After a less-than-stellar first chapter (I was not a fun, however my colleague enjoyed it and you can check out his review of Issue One here) the current volume of Captain Marvel finds its footing as writer Alyssa Wong delivers an excellent second issue that improves on the previous in nearly every way. The dynamic between Carol and Yuna still feels awkward but in a much more endearing way than how it started. Their whole mental-connection, body-swap thing feels less like an MCU tie-in and more like a send-up of classic hero/secret identity tropes, with Yuna playing Donald Blake to Carol’s Thor or perhaps more appropriately Billy Bateson to, um…Captain Marvel? Carol’s reluctant sidekick gets a little more development (and a potential love interest) as we see the toll her new relationship takes on her life. Wong’s handling of Carol herself has greatly improved, with her voice and attitude better matching the A-list hero we all know and love.
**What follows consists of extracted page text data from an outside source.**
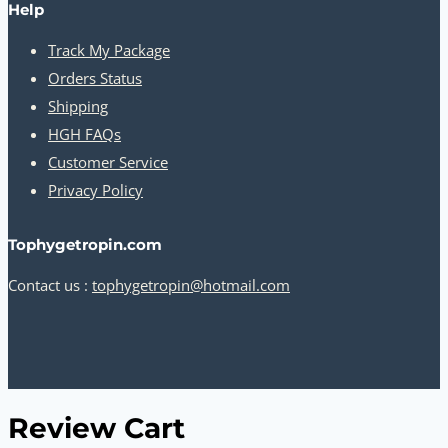
Help
Track My Package
Orders Status
Shipping
HGH FAQs
Customer Service
Privacy Policy
Tophygetropin.com
Contact us :
tophygetropin@hotmail.com
Review Cart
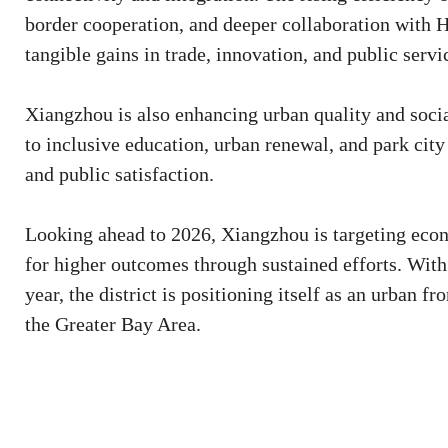
border cooperation, and deeper collaboration with 
tangible gains in trade, innovation, and public servi
Xiangzhou is also enhancing urban quality and soci
to inclusive education, urban renewal, and park city
and public satisfaction.
Looking ahead to 2026, Xiangzhou is targeting econ
for higher outcomes through sustained efforts. Wit
year, the district is positioning itself as an urban
the Greater Bay Area.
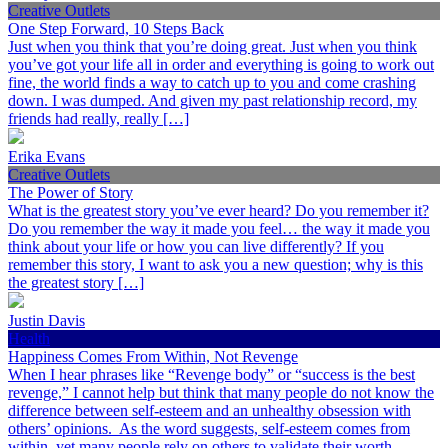
Creative Outlets
One Step Forward, 10 Steps Back
Just when you think that you’re doing great. Just when you think
you’ve got your life all in order and everything is going to work out
fine, the world finds a way to catch up to you and come crashing
down. I was dumped. And given my past relationship record, my
friends had really, really […]
Erika Evans
Creative Outlets
The Power of Story
What is the greatest story you’ve ever heard? Do you remember it?
Do you remember the way it made you feel… the way it made you
think about your life or how you can live differently? If you
remember this story, I want to ask you a new question; why is this
the greatest story […]
Justin Davis
Health
Happiness Comes From Within, Not Revenge
When I hear phrases like “Revenge body” or “success is the best
revenge,” I cannot help but think that many people do not know the
difference between self-esteem and an unhealthy obsession with
others’ opinions. As the word suggests, self-esteem comes from
within, yet many people rely on others to validate their worth.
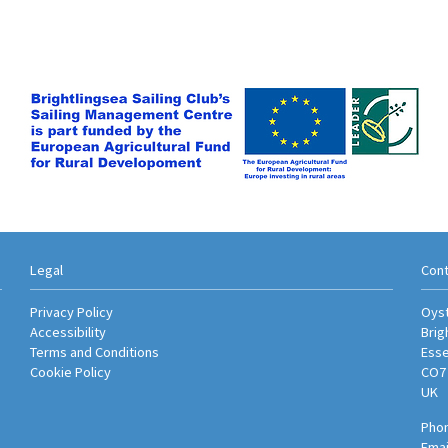
Legal
Cont
Privacy Policy
Oyst
Accessibility
Brig
Terms and Conditions
Ess
Cookie Policy
CO7
UK
Phon
Emai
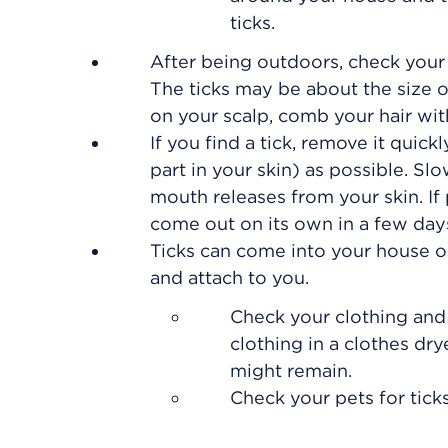
ticks.
After being outdoors, check your 
The ticks may be about the size o
on your scalp, comb your hair wit
If you find a tick, remove it quick
part in your skin) as possible. Slo
mouth releases from your skin. If pa
come out on its own in a few day
Ticks can come into your house on 
and attach to you.
Check your clothing and
clothing in a clothes dry
might remain.
Check your pets for tick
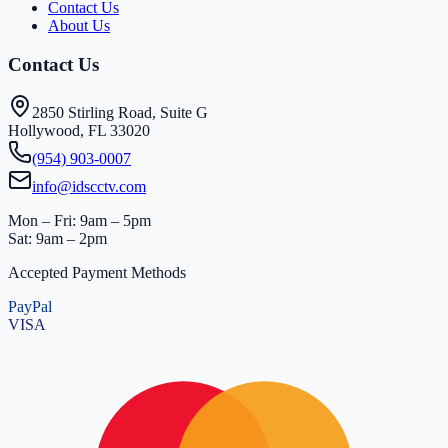
Contact Us
About Us
Contact Us
2850 Stirling Road, Suite G
Hollywood, FL 33020
(954) 903-0007
info@idscctv.com
Mon – Fri: 9am – 5pm
Sat: 9am – 2pm
Accepted Payment Methods
PayPal
VISA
In addition to the writing and pacing, the art by Jan Bazaldua is significantly improved over the previous issue. Bazaldua’ s manga influence is obvious without being distracting and her layouts work to tell the story just as well as Wong’s script. A few panels in particular provide more insight into Yuna’s feelings than several caption boxes could convey. The only downside to the character designs is that Yuna’s wardrobe screams “weird Psylocke cosplay” rather than something functional for a college student/magical artifact stealer. Much like their two leads, however, the creative team has managed to forge a solid dynamic that will no doubt get better as their story continues.